She also does something original; she actively examines the topics she writes about, instead of relying upon the mere observations of others. When you use a chunk of granite, a bar of steel or the speed of light, it's worth knowing that inanimate objects don't change much. But, Jacobs and all other social scientists deal with people; and people are continually changing. One of her central themes is that since Adam Smith in 1776, economists have tended to ignore the real world.

"Smith himself was partly responsible for that blind spot," Jacobs writes. "He led himself and others astray by declaring that economic specialization of regions and nations was more efficient than economic diversification.

"The theorists after Smith retreated into their own heads instead of engaging ever more deeply with the real world," Jacobs writes. "Plenty of observable, germane facts were lying around in plain sight, ready and waiting to lead Smith's insights, straight as directional arrows, into the subjects of development and bifurcations."

Adam Smith overturned centuries of thinking when he wrote, "It is not from the benevolence of the butcher, the brewer, or the baker that we expect our dinner, but from their regard for their own interest." Until then, there was a general feeling that God, or Nature, or other supernatural force provided our sustenance; Smith said personal interest is the key to economic life.

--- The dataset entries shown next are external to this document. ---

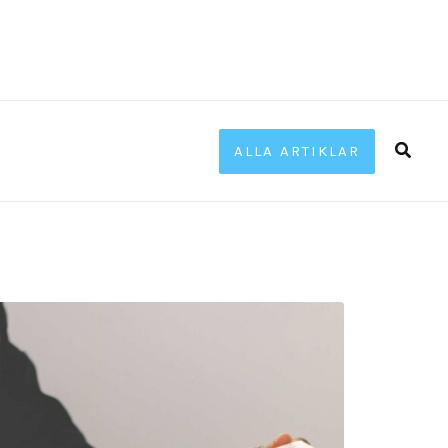
Sök
ALLA ARTIKLAR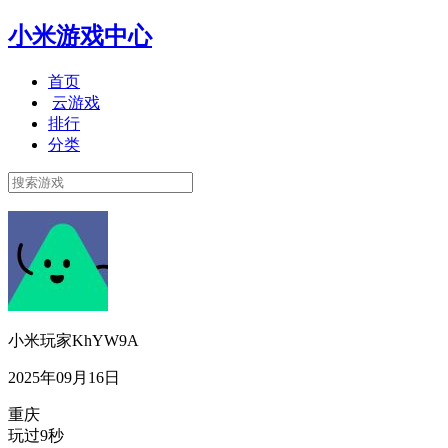
小米游戏中心
首页
云游戏
排行
分类
小米玩家KhYW9A
2025年09月16日
重庆
玩过9秒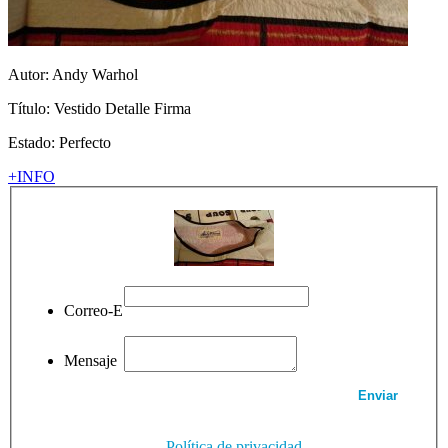
Autor:
Andy Warhol
Título:
Vestido Detalle Firma
Estado: Perfecto
+INFO
Correo-E
Mensaje
Política de privacidad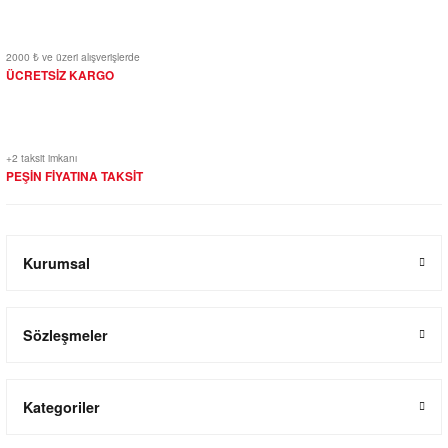
2000 ₺ ve üzeri alışverişlerde
ÜCRETSİZ KARGO
+2 taksit imkanı
PEŞİN FİYATINA TAKSİT
Kurumsal
Sözleşmeler
Kategoriler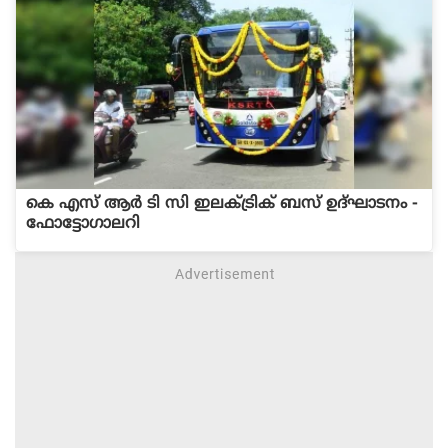
കെ എസ് ആര്‍ ടി സി ഇലക്‍ട്രിക് ബസ് ഉദ്ഘാടനം -
ഫോട്ടോഗാലറി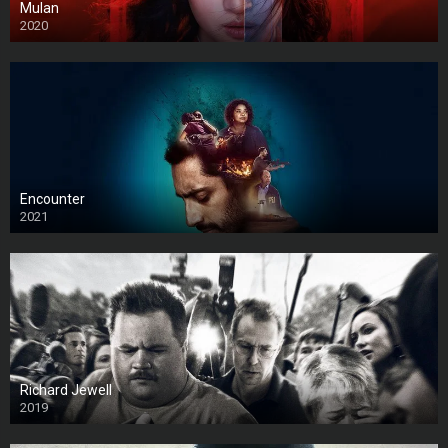
Mulan
2020
Encounter
2021
Richard Jewell
2019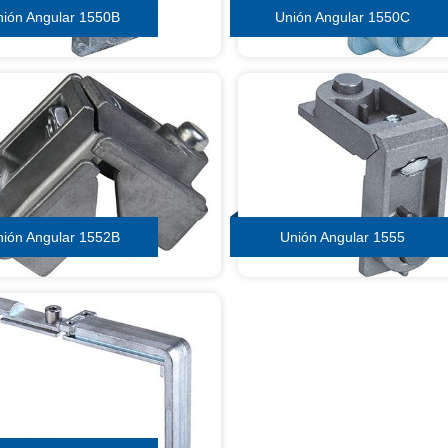
nión Angular 1550B
Unión Angular 1550C
nión Angular 1552B
Unión Angular 1555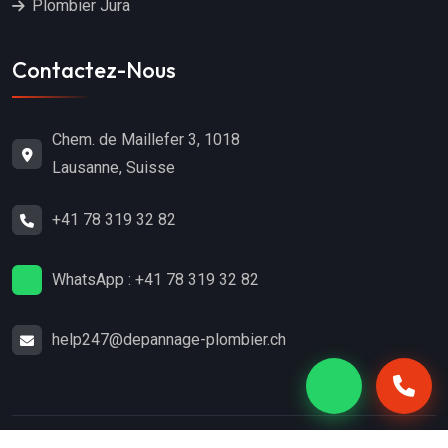
Plombier Jura
Contactez-Nous
Chem. de Maillefer 3, 1018
Lausanne, Suisse
+41 78 319 32 82
WhatsApp : +41 78 319 32 82
help247@depannage-plombier.ch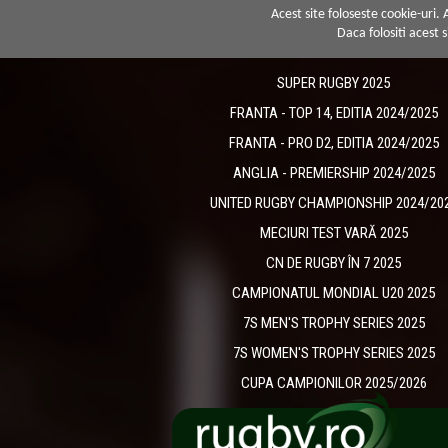
Acest site foloseste cookie-uri.
Daca folositi acest s
SUPER RUGBY 2025
FRANTA - TOP 14, EDITIA 2024/2025
FRANTA - PRO D2, EDITIA 2024/2025
ANGLIA - PREMIERSHIP 2024/2025
UNITED RUGBY CHAMPIONSHIP 2024/20
MECIURI TEST VARĂ 2025
CN DE RUGBY ÎN 7 2025
CAMPIONATUL MONDIAL U20 2025
7S MEN'S TROPHY SERIES 2025
7S WOMEN'S TROPHY SERIES 2025
CUPA CAMPIONILOR 2025/2026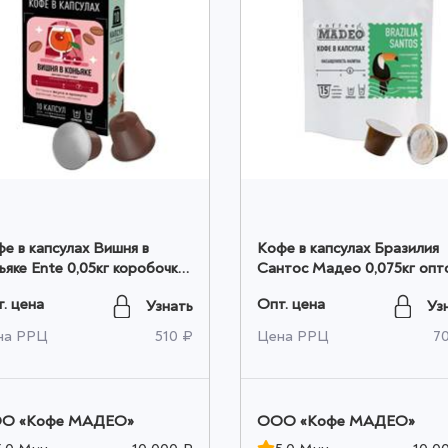
е в капсулах Вишня в
Кофе в капсулах Бразилия
ьяке Ente 0,05кг коробочка
Сантос Мадео 0,075кг опт
том
. цена
Опт. цена
Узнать
Уз
на РРЦ
510 ₽
Цена РРЦ
7
O «Кофе МАДЕО»
OOO «Кофе МАДЕО»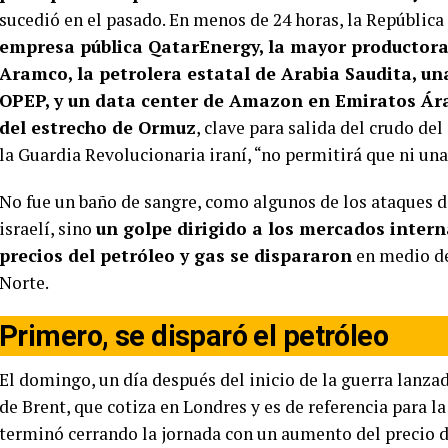
sucedió en el pasado. En menos de 24 horas, la República
empresa pública QatarEnergy, la mayor productora 
Aramco, la petrolera estatal de Arabia Saudita, un
OPEP, y un data center de Amazon en Emiratos Ár
del estrecho de Ormuz
, clave para salida del crudo de
la Guardia Revolucionaria iraní, “no permitirá que ni una
No fue un baño de sangre, como algunos de los ataques de
israelí, sino
un golpe dirigido a los mercados intern
precios del petróleo y gas se dispararon
en medio de
Norte.
Primero, se disparó el petróleo
El domingo, un día después del inicio de la guerra lanzad
de Brent, que cotiza en Londres y es de referencia para l
terminó cerrando la jornada con un aumento del precio 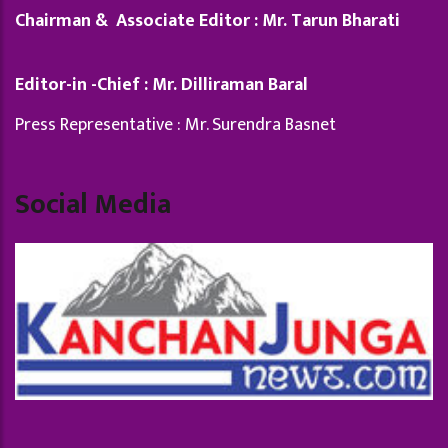
Chairman & Associate Editor : Mr. Tarun Bharati
Editor-in -Chief : Mr. Dilliraman Baral
Press Representative : Mr. Surendra Basnet
Social Media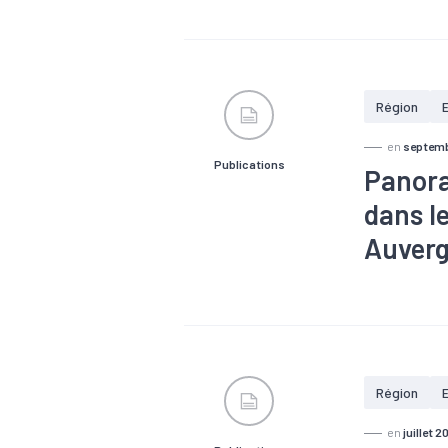
#Alternance
#Economie so
travail
#Po
Région
en
septemb
Publications
Panora
dans l
Auver
#Alternance
entraide, sol
#Logement
#Santé
#Z
Région
en
juillet 2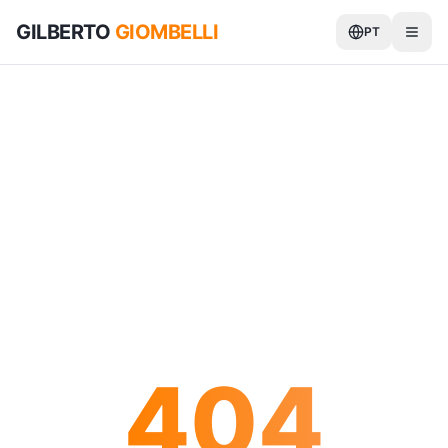
GILBERTO
GIOMBELLI
PT
404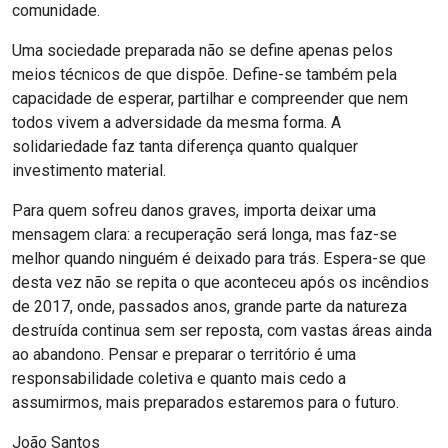
comunidade.
Uma sociedade preparada não se define apenas pelos
meios técnicos de que dispõe. Define-se também pela
capacidade de esperar, partilhar e compreender que nem
todos vivem a adversidade da mesma forma. A
solidariedade faz tanta diferença quanto qualquer
investimento material.
Para quem sofreu danos graves, importa deixar uma
mensagem clara: a recuperação será longa, mas faz-se
melhor quando ninguém é deixado para trás. Espera-se que
desta vez não se repita o que aconteceu após os incêndios
de 2017, onde, passados anos, grande parte da natureza
destruída continua sem ser reposta, com vastas áreas ainda
ao abandono. Pensar e preparar o território é uma
responsabilidade coletiva e quanto mais cedo a
assumirmos, mais preparados estaremos para o futuro.
João Santos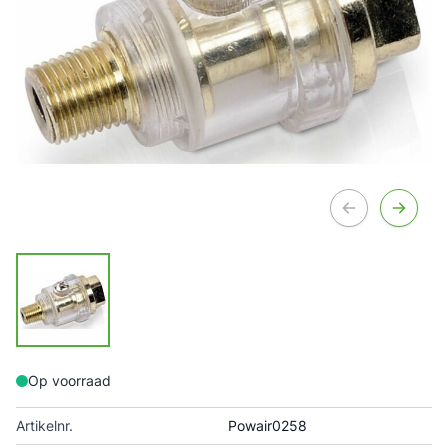
Op voorraad
Artikelnr.
Powair0258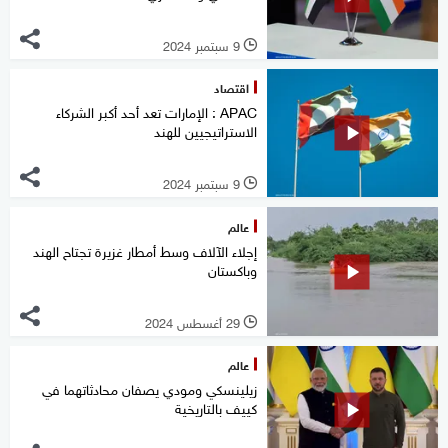
9 سبتمبر 2024
l
اقتصاد
APAC : الإمارات تعد أحد أكبر الشركاء
الاستراتيجيين للهند
9 سبتمبر 2024
l
عالم
إجلاء الآلاف وسط أمطار غزيرة تجتاح الهند
وباكستان
29 أغسطس 2024
l
عالم
زيلينسكي ومودي يصفان محادثاتهما في
كييف بالتاريخية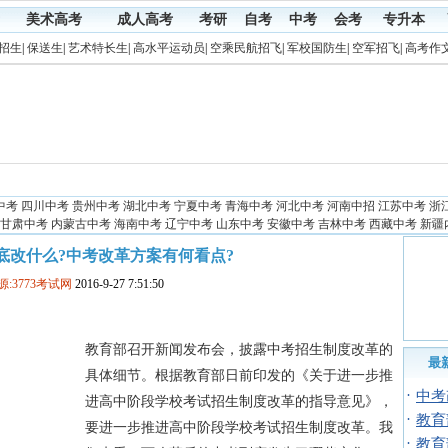
美术高考
成人高考
考研
自考
中考
会考
专升本
招生
|
保送生
|
艺术特长生
|
高水平运动员
|
空乘民航招飞
|
军校国防生
|
空军招飞
|
高考作
中考
四川中考
贵州中考
湖北中考
宁夏中考
青海中考
河北中考
河南中招
江苏中考
浙
甘肃中考
内蒙古中考
海南中考
辽宁中考
山东中考
安徽中考
吉林中考
西藏中考
新疆
底改什么?中考改革方案有何看点?
源:3773考试网
2016-9-27 7:51:50
教育部召开新闻发布会，披露中考招生制度改革的
最
具体细节。根据教育部日前印发的《关于进一步推
·
中考
进高中阶段学校考试招生制度改革的指导意见》，
·
教育
要进一步推进高中阶段学校考试招生制度改革。我
·
教育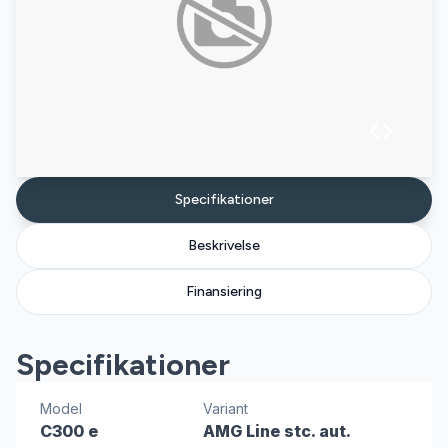
Specifikationer
Beskrivelse
Finansiering
Specifikationer
Model
Variant
C300 e
AMG Line stc. aut.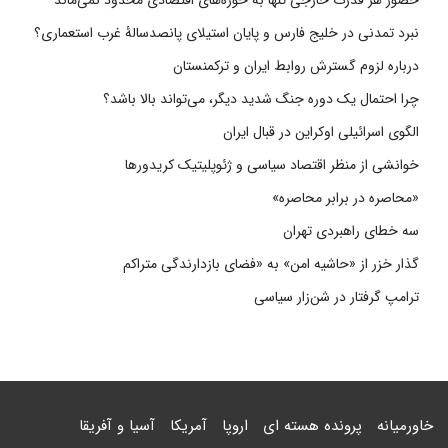
حضور هر قدرت خارجی تنها به حوزه‌های اقتصادی محدود نمی‌ماند
نبرد تمدنی در خلیج فارس و پایان استیلای پانصدسالۀ غرب استعماری؟
درباره لزوم گسترش روابط ایران و ترکمنستان
چرا احتمال یک دوره جنگ شدید دیگر، می‌تواند بالا باشد؟
الگوی اسرائیلی اوکراین در قبال ایران
خوانشی از منظر اقتصاد سیاسی و ژئوپلیتیک کریدورها
«محاصره در برابر محاصره»
سه خطای راهبردی تهران
گذار خزر از «حاشیه امن» به «فضای بازدارندگی متراکم
ترامپ گرفتار در شن‌زار سیاسی
خاورمیانه
پرونده هسته ای
اروپا
آمریکا
آسیا و آفریقا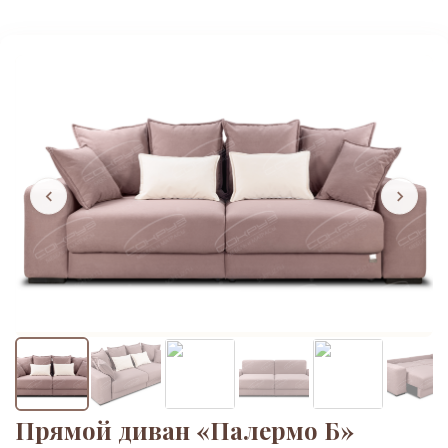
Прямой диван «Палермо Б»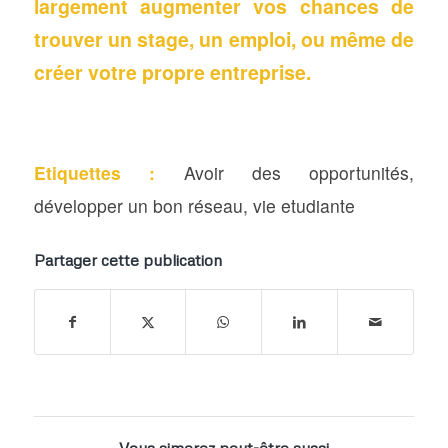
largement augmenter vos chances de
trouver un stage, un emploi, ou même de
créer votre propre entreprise.
Etiquettes :
Avoir des opportunités
,
développer un bon réseau
,
vie etudiante
Partager cette publication
Vous aimerez peut-être aussi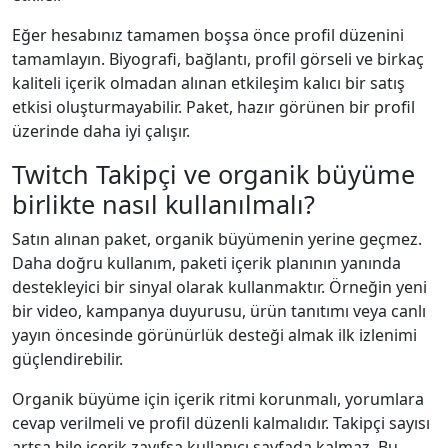
Eğer hesabınız tamamen boşsa önce profil düzenini
tamamlayın. Biyografi, bağlantı, profil görseli ve birkaç
kaliteli içerik olmadan alınan etkileşim kalıcı bir satış
etkisi oluşturmayabilir. Paket, hazır görünen bir profil
üzerinde daha iyi çalışır.
Twitch Takipçi ve organik büyüme
birlikte nasıl kullanılmalı?
Satın alınan paket, organik büyümenin yerine geçmez.
Daha doğru kullanım, paketi içerik planının yanında
destekleyici bir sinyal olarak kullanmaktır. Örneğin yeni
bir video, kampanya duyurusu, ürün tanıtımı veya canlı
yayın öncesinde görünürlük desteği almak ilk izlenimi
güçlendirebilir.
Organik büyüme için içerik ritmi korunmalı, yorumlara
cevap verilmeli ve profil düzenli kalmalıdır. Takipçi sayısı
artsa bile içerik zayıfsa kullanıcı sayfada kalmaz. Bu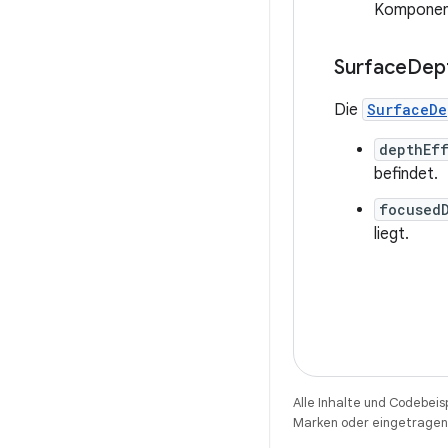
Komponent
Surface
Dep
Die
SurfaceDe
depthEf
befindet.
focused
liegt.
Alle Inhalte und Codebeis
Marken oder eingetragene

Smith takes that idea the next step: Yes, natural products exist, but we can wipe them out by overuse. Every system in nature is harmed by over-indulgence; nothing can be exploited without some collateral cost. Excess carries the seeds of its own destruction; humans are a part of nature, and thus subject to similar limitations. Thus, the book's title -- "The Nature of Economies." Every society is a part of nature; people are always subject to the inevitable laws of nature.

This isn't tree-hugging ecology or a 'Save a Whale for Jesus' fad; it's the fundamental rules by which nature, and thus our communities, live on a day-to-day basis.

Consider a real example: Phoenix literally "paves the desert." Twenty years ago, climatologists knew this raised night temperatures, because asphalt soaks up heat during the day and radiates at night. Night temperatures have risen by almost 10 degrees -- which adds immensely to air conditioning bills, and greatly reduces livability. Yet, city officials steadfastly ignore this feedback to pursue a policy of unlimited growth. Is this unusual? Think of Los Angeles traffic, Las Vegas, Albuquerque, El Paso, and Tucson -- each with its own growing problems.

Jacobs argues the "nature of economies" means being aware of feedback, and facing issues before they become a crisis. Despite her living in Toronto, do Canadians do it? No, Canadians ignored overfishing of the Grand Banks -- once the richest fishing area in the world -- until the area was fished out which caused the economy of Newfoundland to collapse.

In brief, that's her lesson. Ignore feedback, ignore the evidence in front of our eyes, and we'll have economic and social collapse. Nature never offers "Get out of Jail Free" cards.

Unlike many ecologists, Jacobs doesn't offer simplistic "get rid of the automobile" solutions. She says problems will arise whatever we do; the solution is in recognizing the feedback, then responding to the problem. In other words, "Look around." Then ask, "What can we do different?" She doesn't offer solutions; she offers thought processes to enable intelligent people to find solutions.

Does she have a valid point? Well, Toronto officials listen to her, and have one of the best cities in North America. It's time her audience was expanded.